Commercial oil stocks likely fell in the third quarter of this year, only the second draw since the crude price crashed in 2014, thanks to a drop in the amount of oil held in floating storage or in transit, the IEA said.

Commercial stocks in industrialized countries fell in August by 14.2 million bbl to 3.015 billion bbl, leaving a surplus of 170 million bbl above the five-year average, the IEA said.

However, the IEA said its numbers implied a build of up to could take place in the first quarter of next year, meaning OPEC and its partners cannot afford a slip in adherence to their supply-restraint deal.

"Whatever It Takes"

OPEC supply was little changed in September at 32.65 million bbl/d, but down 400,000 bbl/d from a year earlier, meaning the group's compliance with its self-imposed 1.2-million bbl/d output cut stood at 88% last month and 86% for the year to date, the IEA said.

Together with its partners, which include Russia, Oman and Kazakhstan, the group has agreed to restrain output by 1.8 million bbl/d until March next year.

"There is little doubt that leading producers have re-committed to do whatever it takes to underpin the market and to support the long process of rebalancing," the agency said.

"A lot has been achieved towards stabilizing the market, but to build on this success in 2018 will require continued discipline."

The IEA said it expects demand for OPEC's crude to rise to 32.98 million bbl/d in the fourth quarter of this year, above September's output, and then to fall to 31.87 million bbl/d in the first three months of 2018.

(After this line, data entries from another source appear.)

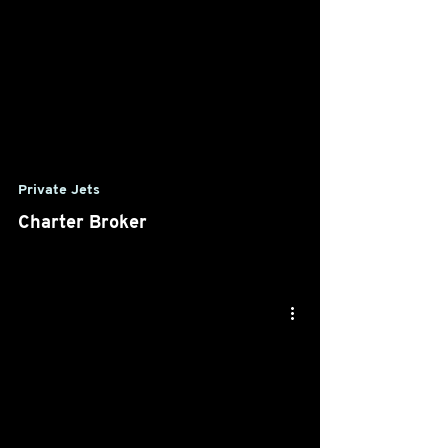
Private Jets
Charter Broker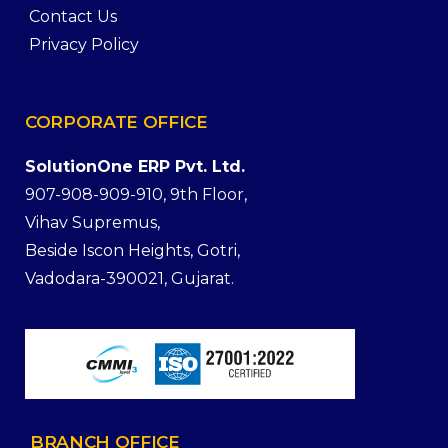
Contact Us
Privacy Policy
CORPORATE
OFFICE
SolutionOne ERP Pvt. Ltd.
907-908-909-910, 9th Floor,
Vihav Supremus,
Beside Iscon Heights, Gotri,
Vadodara-390021, Gujarat.
BRANCH
OFFICE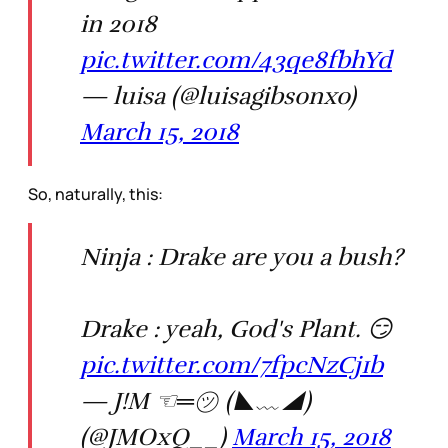
in 2018
pic.twitter.com/43qe8fbhYd
— luisa (@luisagibsonxo)
March 15, 2018
So, naturally, this:
Ninja : Drake are you a bush?
Drake : yeah, God's Plant. 😏
pic.twitter.com/7fpcNzCj1b
— J!M ☜═㋡ (◣﹏◢)
(@JMOxQ__)
March 15, 2018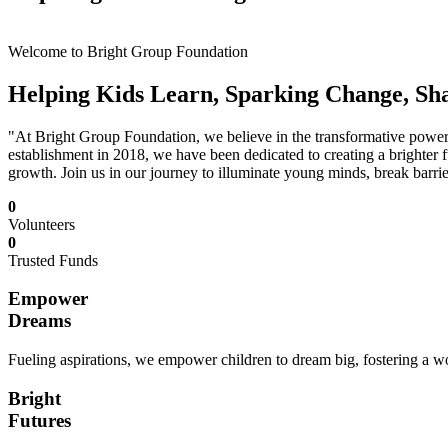
Welcome to Bright Group Foundation
Helping Kids Learn, Sparking Change, Sh
"At Bright Group Foundation, we believe in the transformative power o
establishment in 2018, we have been dedicated to creating a brighter f
growth. Join us in our journey to illuminate young minds, break barrie
0
Volunteers
0
Trusted Funds
Empower
Dreams
Fueling aspirations, we empower children to dream big, fostering a wor
Bright
Futures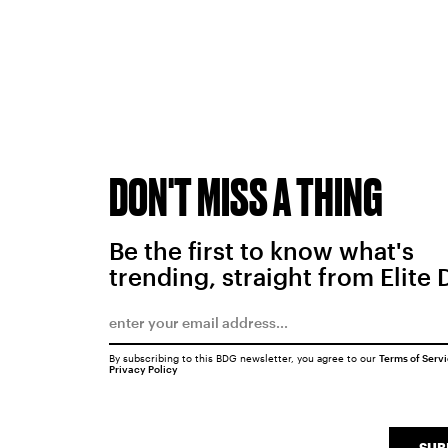
DON'T MISS A THING
Be the first to know what's
trending, straight from Elite 
By subscribing to this BDG newsletter, you agree to our
Terms of Serv
Privacy Policy
SUB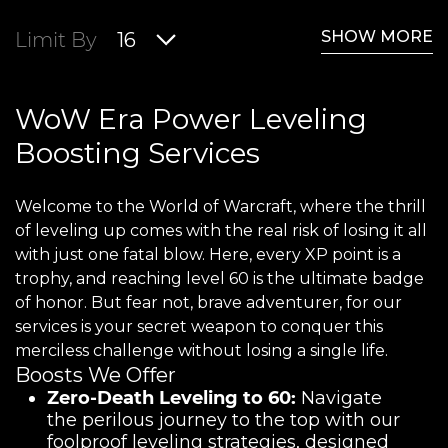
SHOW MORE
Limit By
16
WoW Era Power Leveling
Boosting Services
Welcome to the World of Warcraft, where the thrill
of leveling up comes with the real risk of losing it all
with just one fatal blow. Here, every XP point is a
trophy, and reaching level 60 is the ultimate badge
of honor. But fear not, brave adventurer, for our
services is your secret weapon to conquer this
merciless challenge without losing a single life.
Boosts We Offer
Zero-Death Leveling to 60:
Navigate
the perilous journey to the top with our
foolproof leveling strategies, designed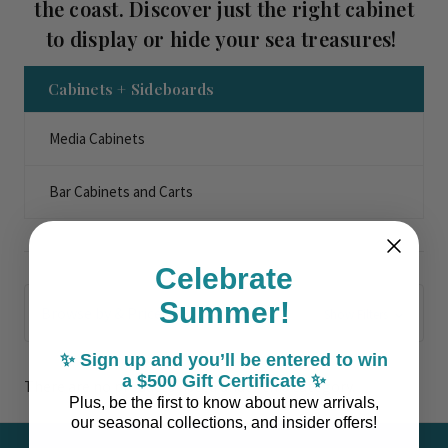
the coast. Discover just the right cabinet
to display or hide your sea treasures!
Cabinets + Sideboards
Media Cabinets
Bar Cabinets and Carts
Celebrate
Summer!
Browse by & Price
Show Filters
✨ Sign up and you’ll be entered to win
a $500 Gift Certificate ✨
There are no products listed under this category.
Plus, be the first to know about new arrivals,
our seasonal collections, and insider offers!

The IEA said it sees non-OPEC crude supply rising by 700,000 bbl/d in 2017, and by 1.5 million in 2018 to reach 59.6 million bbl/d, with the U.S. being the largest contributor.

"Production likely rebounded in the North Sea and in Brazil, while the continued ramp-up of production from new fields in Kazakhstan, Ghana and Congo also contributed. At 57.9 million bbl/d, total non-OPEC output stood 975,000 bbl/d above a year earlier," the agency said.

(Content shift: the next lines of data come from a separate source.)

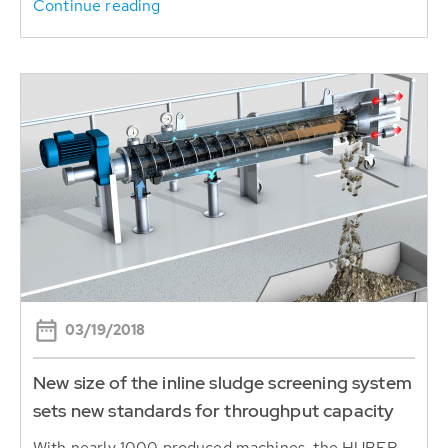
Continue reading
03/19/2018
New size of the inline sludge screening system
sets new standards for throughput capacity
With nearly 1000 produced machines, the HUBER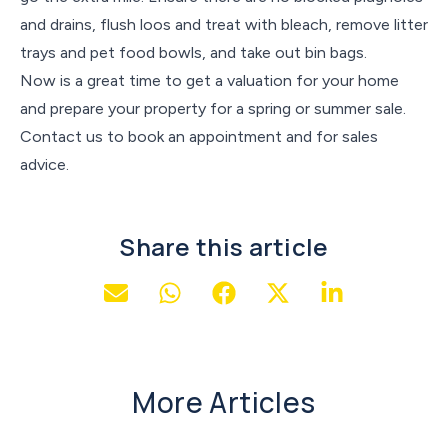
and drains, flush loos and treat with bleach, remove litter
trays and pet food bowls, and take out bin bags.
Now is a great time to get a valuation for your home
and prepare your property for a spring or summer sale.
Contact us to book an appointment and for sales
advice.
Share this article
More Articles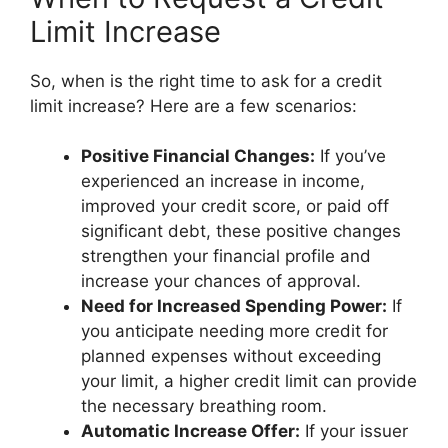
Limit Increase
So, when is the right time to ask for a credit
limit increase? Here are a few scenarios:
Positive Financial Changes:
If you’ve
experienced an increase in income,
improved your credit score, or paid off
significant debt, these positive changes
strengthen your financial profile and
increase your chances of approval.
Need for Increased Spending Power:
If
you anticipate needing more credit for
planned expenses without exceeding
your limit, a higher credit limit can provide
the necessary breathing room.
Automatic Increase Offer:
If your issuer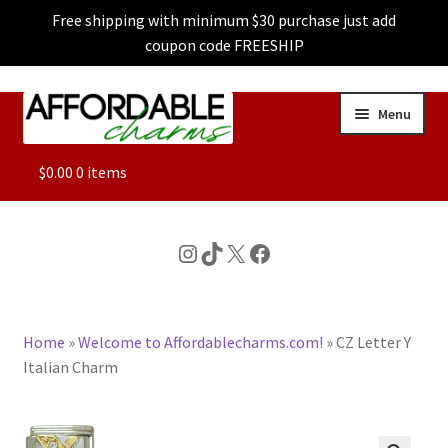
Free shipping with minimum $30 purchase just add
coupon code FREESHIP
Skip
Skip
Menu
to
to
navigation
content
ALL
$
0.00
0 items
FEATURED
Instagram
TikTok
X
Facebook
DOG CHARMS
Home
»
Welcome to Affordablecharms.com!
»
CZ Letter Y
CHARACTER CHARMS
Italian Charm
CUSTOM CHARMS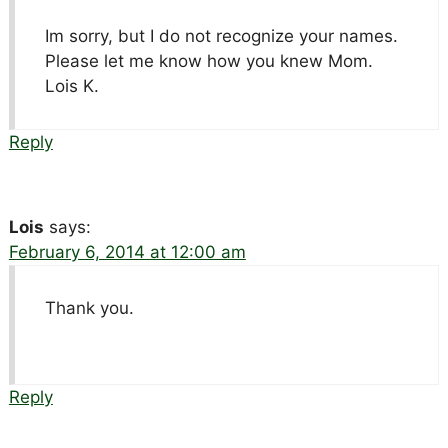
Im sorry, but I do not recognize your names.
Please let me know how you knew Mom.
Lois K.
Reply
Lois
says:
February 6, 2014 at 12:00 am
Thank you.
Reply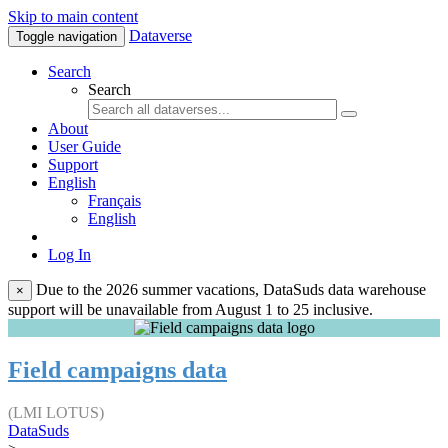
Skip to main content
Dataverse
Toggle navigation
Search
Search
About
User Guide
Support
English
Français
English
Log In
Due to the 2026 summer vacations, DataSuds data warehouse
×
support will be unavailable from August 1 to 25 inclusive.
Field campaigns data
(LMI LOTUS)
DataSuds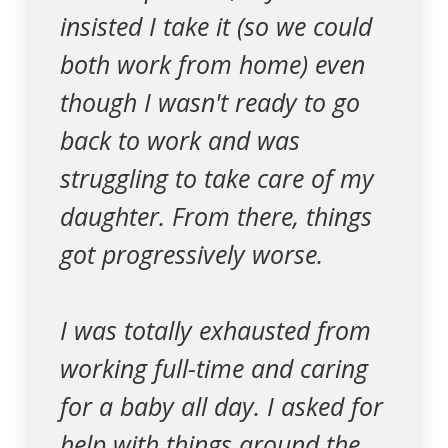
insisted I take it (so we could
both work from home) even
though I wasn't ready to go
back to work and was
struggling to take care of my
daughter. From there, things
got progressively worse.
I was totally exhausted from
working full-time and caring
for a baby all day. I asked for
help with things around the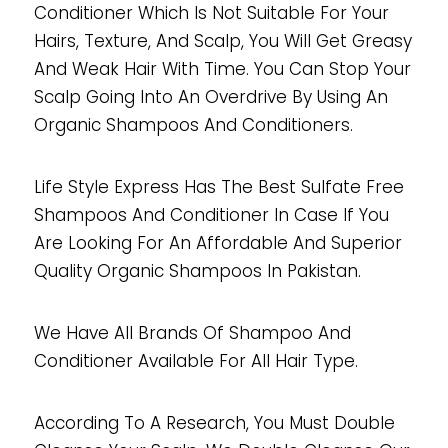
Conditioner Which Is Not Suitable For Your
Hairs, Texture, And Scalp, You Will Get Greasy
And Weak Hair With Time. You Can Stop Your
Scalp Going Into An Overdrive By Using An
Organic Shampoos And Conditioners.
Life Style Express Has The Best Sulfate Free
Shampoos And Conditioner In Case If You
Are Looking For An Affordable And Superior
Quality Organic Shampoos In Pakistan.
We Have All Brands Of Shampoo And
Conditioner Available For All Hair Type.
According To A Research, You Must Double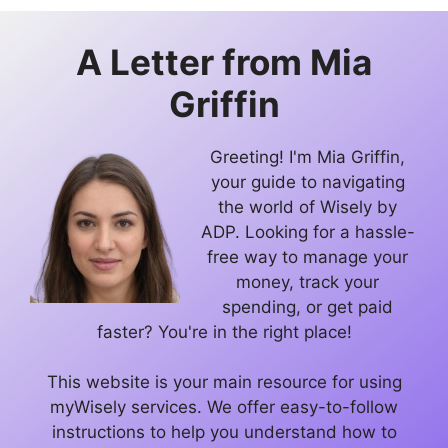
A Letter from
Mia
Griffin
Greeting! I'm Mia Griffin,
your guide to navigating
the world of Wisely by
ADP. Looking for a hassle-
free way to manage your
money, track your
spending, or get paid
faster? You're in the right place!
This website is your main resource for using
myWisely services. We offer easy-to-follow
instructions to help you understand how to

U.S. crude production, aided in large part by resurgent shale output, grew by 550,000 bbl/d in July compared with a year earlier to 9.24 million bbl/d, its highest since November 2015.

The impact of Hurricane Harvey, which hit the U.S. Gulf Coast in late August, is expected to have curtailed production in August and September.

But for 2017 as a whole, the IEA expects U.S. crude output to grow by 470,000 bbl/d and by 1.1 million bbl/d in 2018.